Like one come back to the present from a far journey into eternity, Hal Dane sat for a space within the gyroscope’s cockpit. He hardly heard the tumult that was men battering down the locked door to the tower hangar. Next thing he knew, many hands were lifting him out of the squat machine that had made its triumphal straight-rise, and its equally triumphant down-drop.

Fuz McGinnis, red hair on end, eyes blazing with excitement, was the first to get to him.

“By Jehoshaphat J-J-Jumping—man, you did it!” Fuz howled incoherently, “but I wouldn’t live through another t-t-ten minutes like that—not to be President, even!”

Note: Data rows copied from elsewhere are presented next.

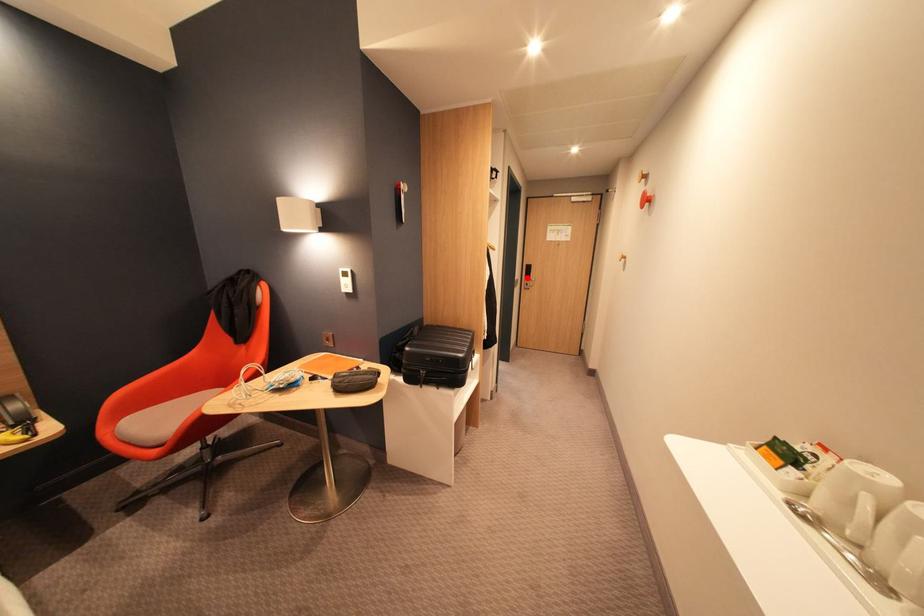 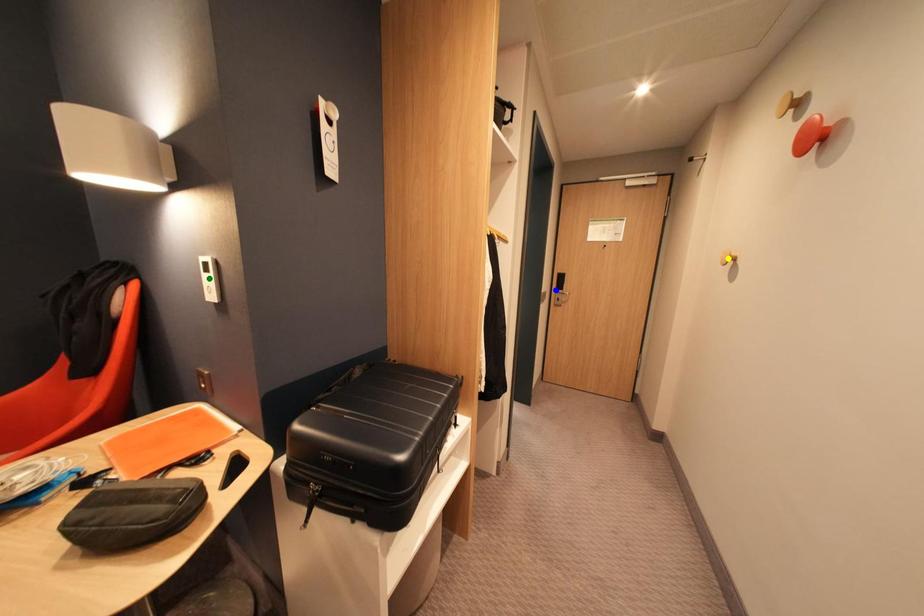 Question: I am providing you with two images of the same scene from different viewpoints. A red point is marked on the first image. You are given multiple points on the second image. Which point in image 2 represents the same 3d spot as the red point in image 1?

Choices:
 (A) green point
 (B) yellow point
 (C) blue point

Answer: (C) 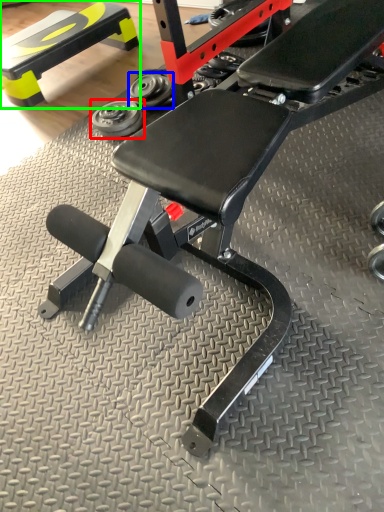 Question: Estimate the real-world distances between objects in this image. Which object is farther from dumbbell (highlighted by a red box), dumbbell (highlighted by a blue box) or bench (highlighted by a green box)?

Choices:
 (A) dumbbell
 (B) bench

Answer: (B) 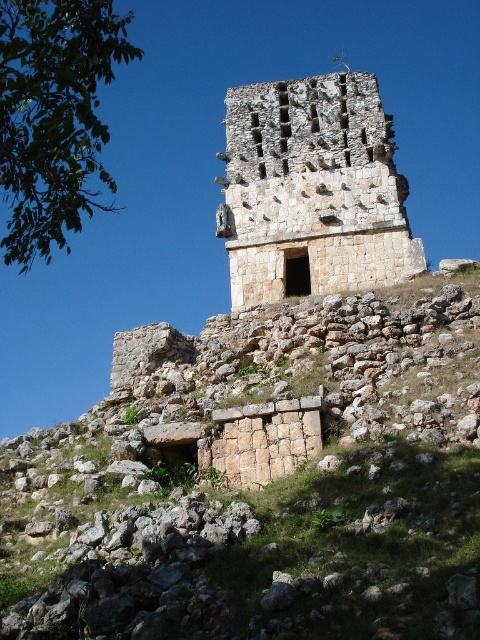 Question: Among these points, which one is nearest to the camera?

Choices:
 (A) (420, 634)
 (B) (244, 240)

Answer: (A)

Question: Which object is farther from the camera taking this photo?

Choices:
 (A) rustic stone wall at center
 (B) rustic stone tower at center

Answer: (B)

Question: Can you confirm if rustic stone wall at center is wider than rustic stone tower at center?

Choices:
 (A) yes
 (B) no

Answer: (A)

Question: Can you confirm if rustic stone wall at center is bigger than rustic stone tower at center?

Choices:
 (A) yes
 (B) no

Answer: (A)

Question: Can you confirm if rustic stone wall at center is positioned to the left of rustic stone tower at center?

Choices:
 (A) yes
 (B) no

Answer: (A) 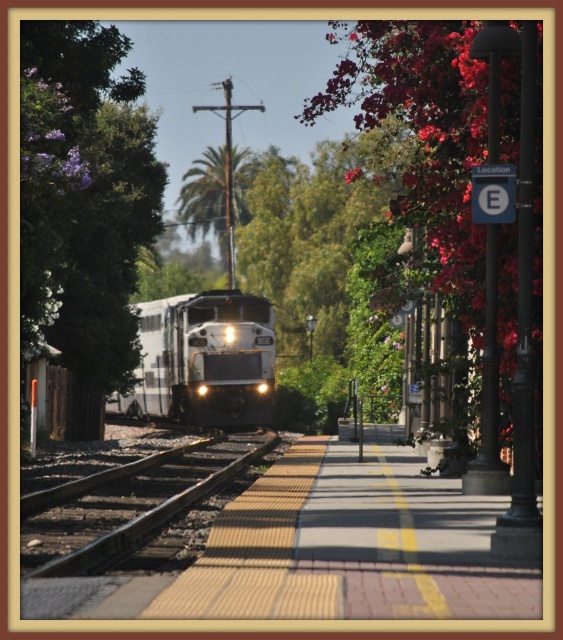 Which is more to the left, purple leafy tree at left or vivid pink flowers at right?

purple leafy tree at left

Between point (81, 163) and point (363, 52), which one is positioned in front?

Point (81, 163) is more forward.

Between point (70, 131) and point (361, 83), which one is positioned in front?

Point (70, 131) is more forward.

I want to click on purple leafy tree at left, so click(x=83, y=196).

Is purple leafy tree at left to the right of green leafy palm at center from the viewer's perspective?

Indeed, purple leafy tree at left is positioned on the right side of green leafy palm at center.

You are a GUI agent. You are given a task and a screenshot of the screen. Output one action in this format:
    pyautogui.click(x=<x>, y=<y>)
    Task: Click on the purple leafy tree at left
    
    Given the screenshot: What is the action you would take?
    pyautogui.click(x=83, y=196)

The image size is (563, 640). Find the location of `purple leafy tree at left`. purple leafy tree at left is located at coordinates (83, 196).

Between vivid pink flowers at right and black asphalt train track at center, which one appears on the right side from the viewer's perspective?

vivid pink flowers at right is more to the right.

Is vivid pink flowers at right taller than black asphalt train track at center?

Yes.

Does point (462, 179) lie behind point (110, 525)?

Yes.

Identify the location of vivid pink flowers at right. This screenshot has height=640, width=563. (453, 156). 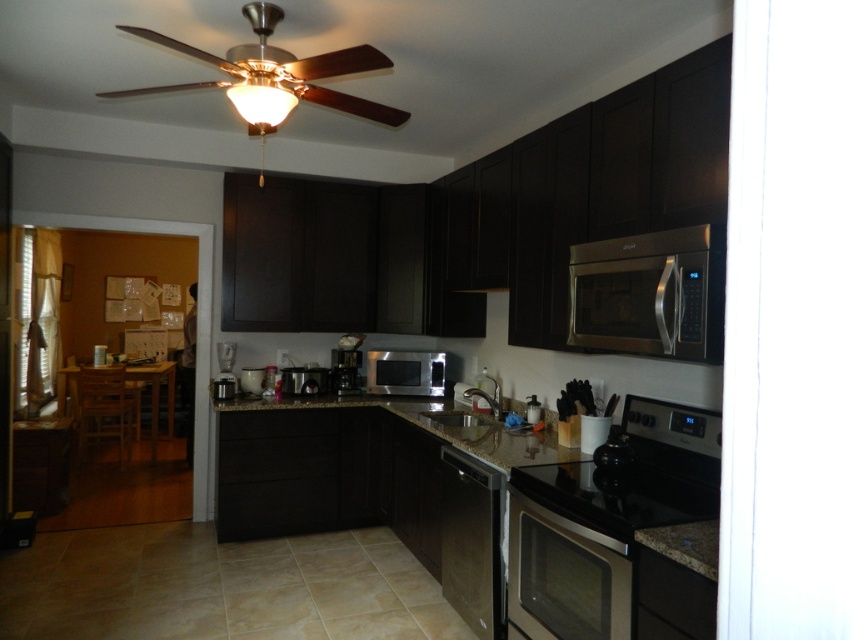 You are a delivery person who just brought a new microwave to this kitchen. The new microwave is 20 inches wide. The current microwave is the satin black microwave at center. You want to place the new microwave in the same spot as the current one. Is there enough space on the granite countertop at center for the new microwave?

The granite countertop at center is 19.84 inches from the satin black microwave at center. Since the new microwave is 20 inches wide, it would not fit in the available space as the countertop space is slightly smaller than the microwave.

You are a kitchen designer planning to install a new appliance. You have a space that can only accommodate items up to the height of the satin black coffee maker at center. Can the stainless steel microwave at upper right fit in this space?

The stainless steel microwave at upper right is taller than the satin black coffee maker at center, so it cannot fit in the space allocated for the coffee maker.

Then Mr. Rankin, representative of the great Onheim Prize Fund, was pumping his hand up and down, “Congratulations, Hal Dane! The award is bound to be yours. There’s not the slightest doubt that your extraordinary performance has beaten every other safety record set here today. Things’ll have to be confirmed at headquarters though—will be letting you know.”

Once Hal was outside the hangar, the surging crowd pressed close. He was the center of a shouting, thrilling excitement. Newspaper men fought their way to him. Questions were hurled at him thick and fast.

Could that thing be counted on always to rise straight-up, and to sit back down just like that, behind a wall, or a steeple, or anything? Hal rather thought it could, considering the flood test, and now this shooting up out of a tower.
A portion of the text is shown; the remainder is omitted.